The recording is attached directly to the alert and delivered to the mobile app. Team members can immediately listen to the message using the play audio function inside the alert.
This provides several advantages:
- The voicemail is visible to the entire team
- The recording is stored alongside the alert
- Responders can listen immediately from their phone
There is no need to log into a phone console or check email for voicemail notifications.

Step 8: Validate the Mobile Experience
Once configured, test the full workflow from the caller’s perspective.
Call the routing number and confirm that:
- Calls reach the correct on-duty responder
- Round robin distribution works across the shift
- Allow and block lists filter unwanted callers
- Escalation triggers when a call is not answered
- Voicemail recordings appear inside the SIGNL4 alert
From the responder’s perspective, everything happens within the mobile alert interface.
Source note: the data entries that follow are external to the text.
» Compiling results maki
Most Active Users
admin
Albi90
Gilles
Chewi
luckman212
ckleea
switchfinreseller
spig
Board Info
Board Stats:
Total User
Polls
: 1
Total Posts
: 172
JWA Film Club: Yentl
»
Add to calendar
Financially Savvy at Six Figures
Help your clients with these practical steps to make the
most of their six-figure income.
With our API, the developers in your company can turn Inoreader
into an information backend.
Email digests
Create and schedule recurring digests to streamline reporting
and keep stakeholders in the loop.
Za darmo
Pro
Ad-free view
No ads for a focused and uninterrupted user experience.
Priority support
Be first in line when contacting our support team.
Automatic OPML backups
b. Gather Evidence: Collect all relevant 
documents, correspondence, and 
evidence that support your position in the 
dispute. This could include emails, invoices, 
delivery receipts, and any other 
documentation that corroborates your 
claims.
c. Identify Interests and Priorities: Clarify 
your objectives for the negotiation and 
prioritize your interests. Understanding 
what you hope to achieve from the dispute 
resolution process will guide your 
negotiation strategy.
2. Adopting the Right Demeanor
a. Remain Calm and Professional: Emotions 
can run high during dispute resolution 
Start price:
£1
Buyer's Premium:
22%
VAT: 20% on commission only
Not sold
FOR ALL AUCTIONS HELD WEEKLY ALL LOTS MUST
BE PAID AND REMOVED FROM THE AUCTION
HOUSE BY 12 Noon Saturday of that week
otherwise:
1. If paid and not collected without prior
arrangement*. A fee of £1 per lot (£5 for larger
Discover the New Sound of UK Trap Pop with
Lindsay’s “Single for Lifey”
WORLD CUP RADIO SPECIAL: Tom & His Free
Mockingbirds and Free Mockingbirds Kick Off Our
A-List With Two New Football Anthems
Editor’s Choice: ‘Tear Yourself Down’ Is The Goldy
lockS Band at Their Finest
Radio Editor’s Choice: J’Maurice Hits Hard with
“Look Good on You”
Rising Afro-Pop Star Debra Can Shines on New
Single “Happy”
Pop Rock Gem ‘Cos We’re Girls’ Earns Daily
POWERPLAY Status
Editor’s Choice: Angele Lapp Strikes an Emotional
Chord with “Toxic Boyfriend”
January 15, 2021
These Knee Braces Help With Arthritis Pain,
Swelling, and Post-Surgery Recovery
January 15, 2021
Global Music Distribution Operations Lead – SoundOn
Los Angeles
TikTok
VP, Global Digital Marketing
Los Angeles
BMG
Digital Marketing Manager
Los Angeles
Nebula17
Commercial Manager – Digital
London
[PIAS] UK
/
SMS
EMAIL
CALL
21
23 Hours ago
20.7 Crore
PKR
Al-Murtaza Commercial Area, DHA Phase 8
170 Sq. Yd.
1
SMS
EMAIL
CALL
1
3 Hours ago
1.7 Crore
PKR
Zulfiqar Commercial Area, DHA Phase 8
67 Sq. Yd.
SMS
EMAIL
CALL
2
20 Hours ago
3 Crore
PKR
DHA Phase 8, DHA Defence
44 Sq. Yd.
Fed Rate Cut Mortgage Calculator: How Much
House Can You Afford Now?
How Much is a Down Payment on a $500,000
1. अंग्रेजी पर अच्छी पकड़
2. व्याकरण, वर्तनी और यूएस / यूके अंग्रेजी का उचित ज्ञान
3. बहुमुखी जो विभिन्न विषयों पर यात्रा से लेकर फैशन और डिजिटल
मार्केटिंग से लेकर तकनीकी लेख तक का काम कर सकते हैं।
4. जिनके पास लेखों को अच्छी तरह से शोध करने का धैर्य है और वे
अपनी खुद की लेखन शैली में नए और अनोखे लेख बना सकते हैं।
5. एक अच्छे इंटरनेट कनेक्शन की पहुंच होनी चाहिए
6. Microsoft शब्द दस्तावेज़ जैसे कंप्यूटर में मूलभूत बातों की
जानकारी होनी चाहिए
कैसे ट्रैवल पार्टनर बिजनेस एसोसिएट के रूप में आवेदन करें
Incoming calls, escalations, and voicemail messages all arrive where the team already manages incidents.
Conclusion
Handling after hours calls should not depend on a shared voicemail inbox or a static forwarding number.
SIGNL4 Call Routing connects inbound calls with the same scheduling and escalation structure your team already uses for alerts. Calls reach the correct on-duty responder, workload can be distributed across the shift, and unwanted callers can be filtered out.
If a call goes unanswered, the voicemail is recorded and delivered directly to the team as an alert, complete with audio playback inside the mobile app.
The result is a clearer workflow where calls, alerts, and response responsibility are all aligned with the on-call process.